> [Task inputs]:
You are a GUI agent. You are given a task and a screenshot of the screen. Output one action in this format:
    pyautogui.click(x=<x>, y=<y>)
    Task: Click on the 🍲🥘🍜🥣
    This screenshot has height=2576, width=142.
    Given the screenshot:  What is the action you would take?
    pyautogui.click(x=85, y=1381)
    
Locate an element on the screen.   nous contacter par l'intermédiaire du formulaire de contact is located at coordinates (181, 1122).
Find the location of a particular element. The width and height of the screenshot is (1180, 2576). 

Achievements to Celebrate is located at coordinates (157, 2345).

--

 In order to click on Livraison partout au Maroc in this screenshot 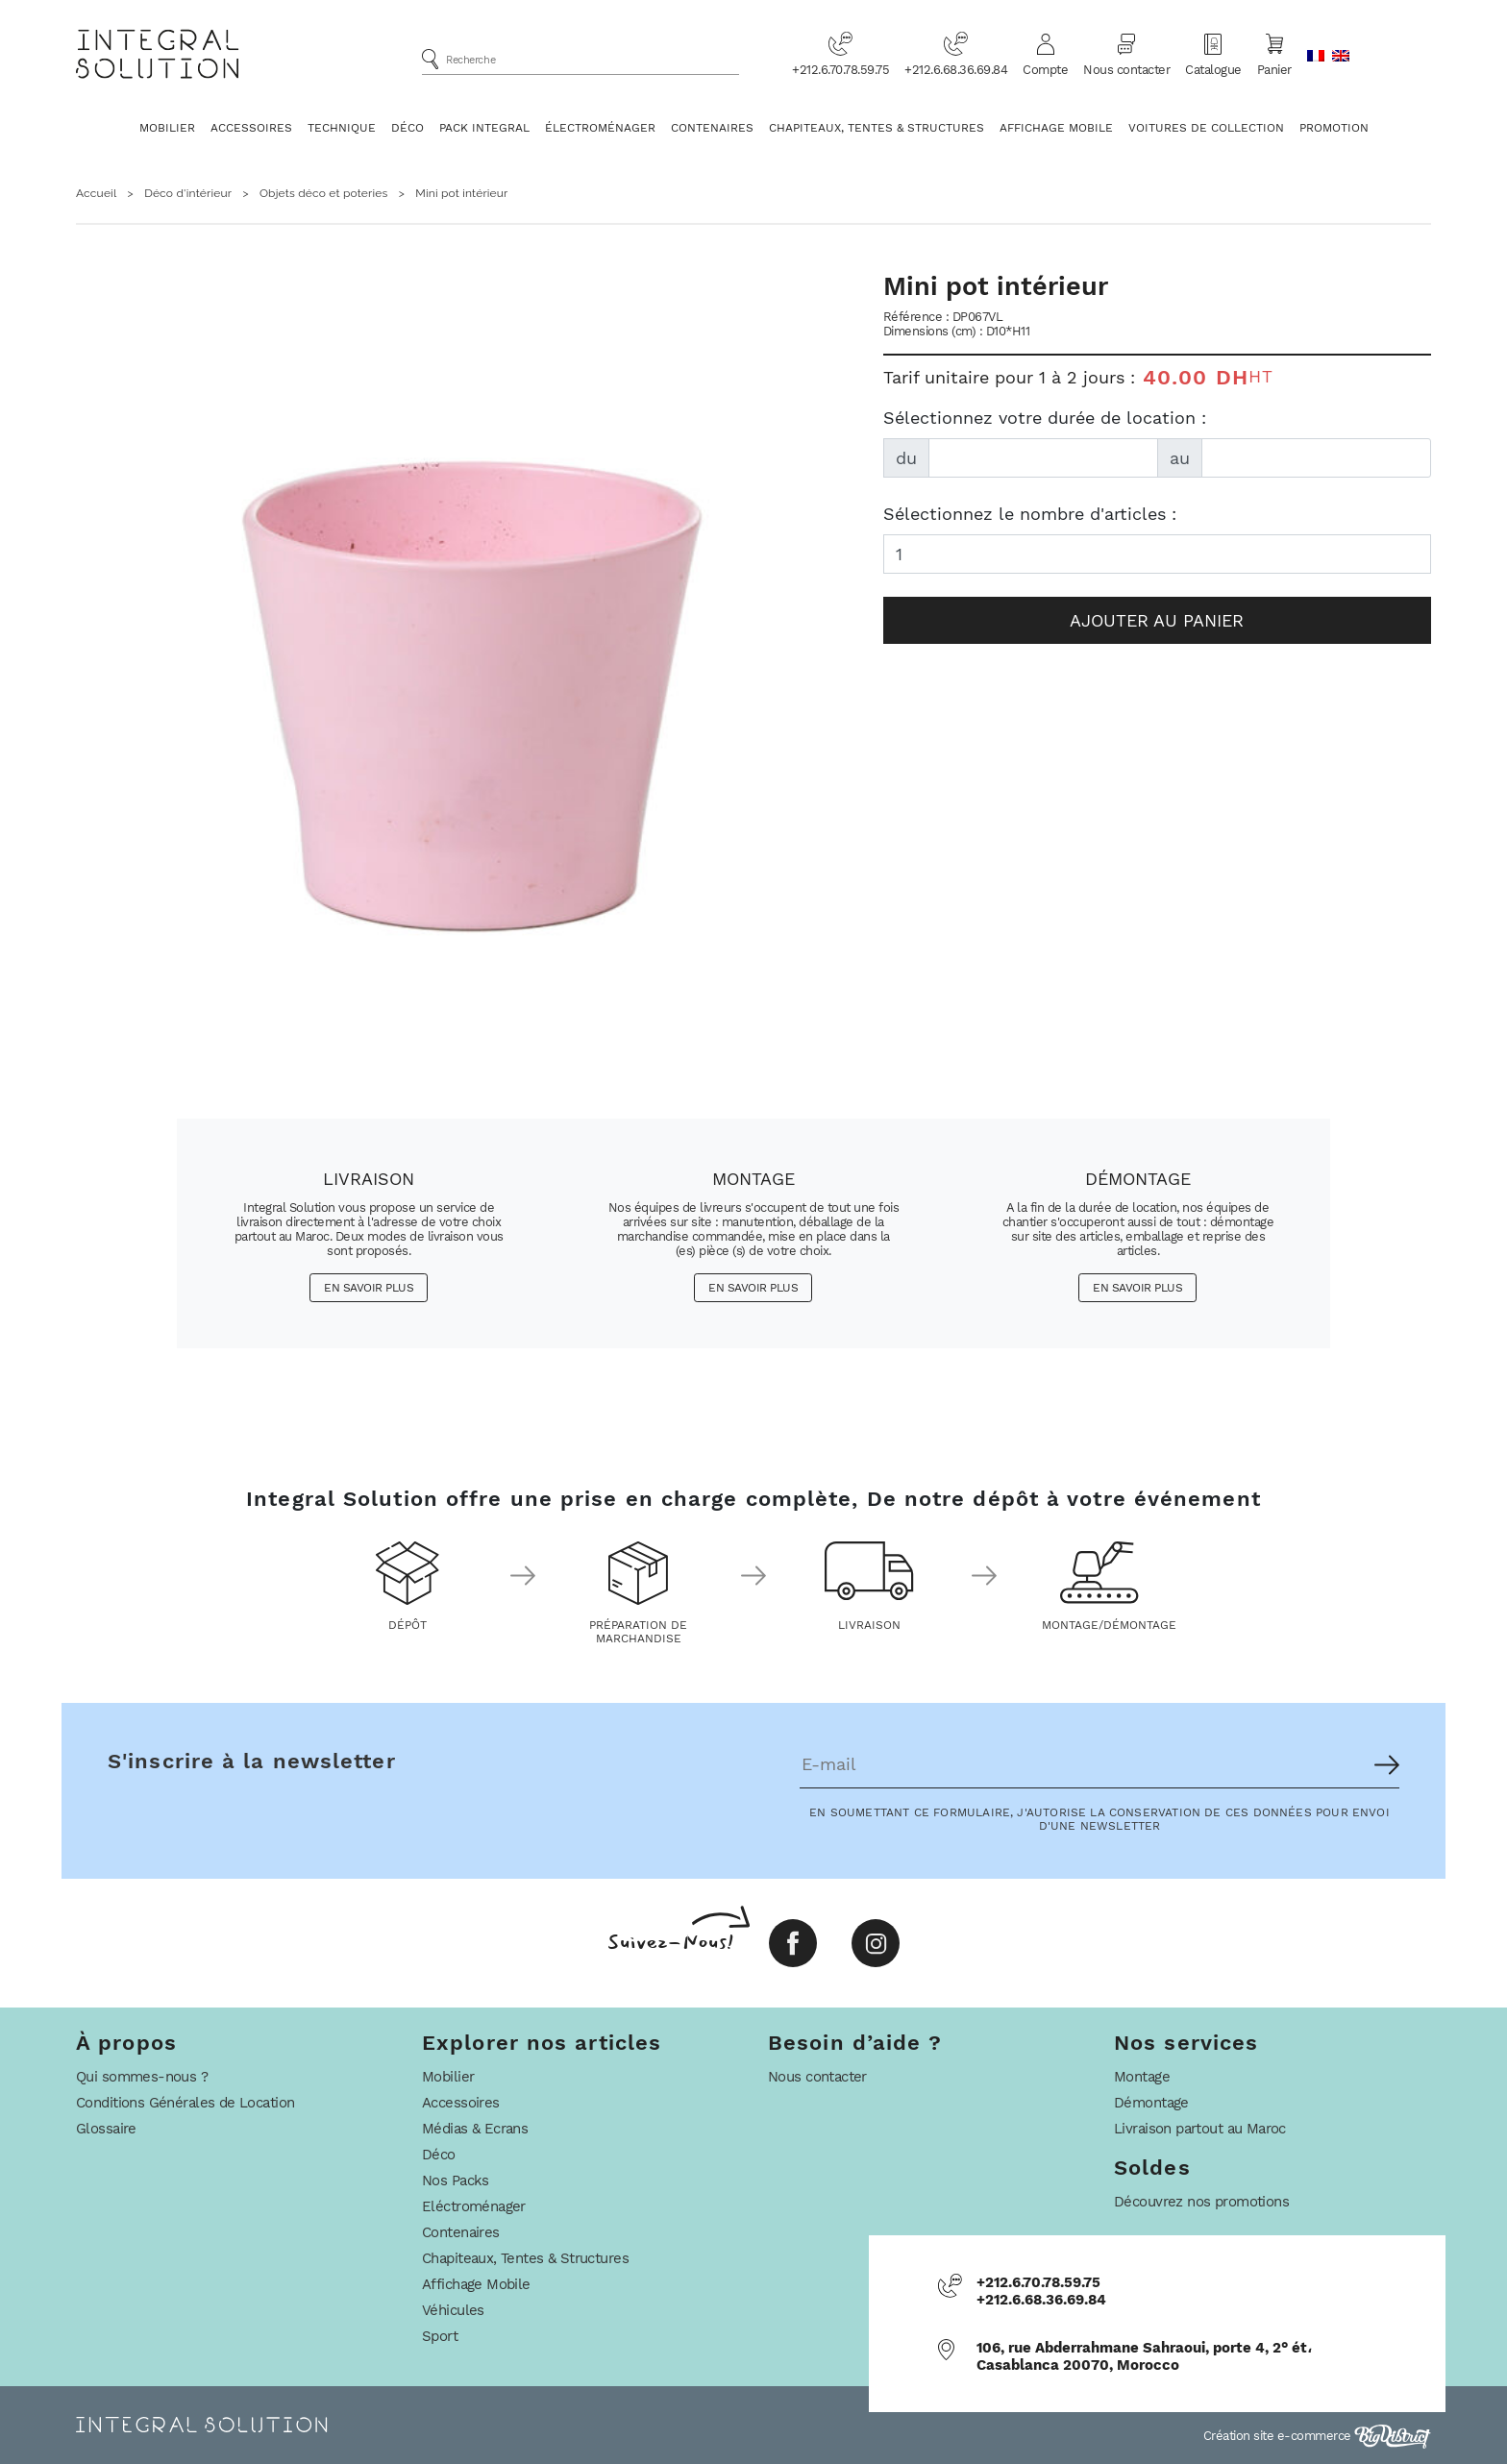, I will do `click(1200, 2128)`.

> [Problem requirements]:
Your answer should consist solely of the lines above from the line with "Task: Click on the 🍲🥘🍜🥣" to the line with "Locate an element", both included, reproduced exactly.

> [Written reply]:
    Task: Click on the 🍲🥘🍜🥣
    This screenshot has height=2576, width=142.
    Given the screenshot:  What is the action you would take?
    pyautogui.click(x=85, y=1381)
    
Locate an element on the screen.   nous contacter par l'intermédiaire du formulaire de contact is located at coordinates (181, 1122).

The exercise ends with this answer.